What does purchasing insurance for a business reveal about the business owner’s attitude toward financial risk?

It shows that the owner expects financial risk and is eliminating it by making an insurance company liable.
It shows that the owner acknowledges the financial risks and is willing to pay every month to transfer the risk to an insurance company.
It shows that the owner is willing to share ownership of the business to reduce financial risk.
It shows that the owner is willing to budget for short-term financial risks to avoid long-term risks.

Respuesta :

Answer:

B. It shows that the owner acknowledges the financial risks and is willing to pay every month to transfer the risk to an insurance company

Explanation:

I just got a 100% on the unit test review with this question in there. I know it's late but hopefully can help some other students out in the future. :)

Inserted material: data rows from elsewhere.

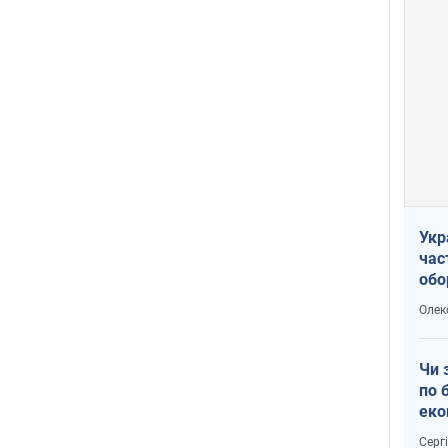
Укр
час
обо
Не 
Олек
чу
Чи 
по 
еко
Серг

The purchasing insurance for a business toward financial risk shows : That the owner acknowledges the financial risks and is willing to pay every month to transfer the risk to an insurance company.

What is insurance?

Insurance is a means that protect one against financial loss. It is a risk management form which is used to guard against unplanned risk or unforeseen circumstances.

This implies that Insurers can make use of subscription business model, collecting premium payments periodically in return for compounding benefits offered to policyholders.

The above shows that the policy holder acknowledges the financial risks and is willing to pay every month to transfer the risk to an insurance company.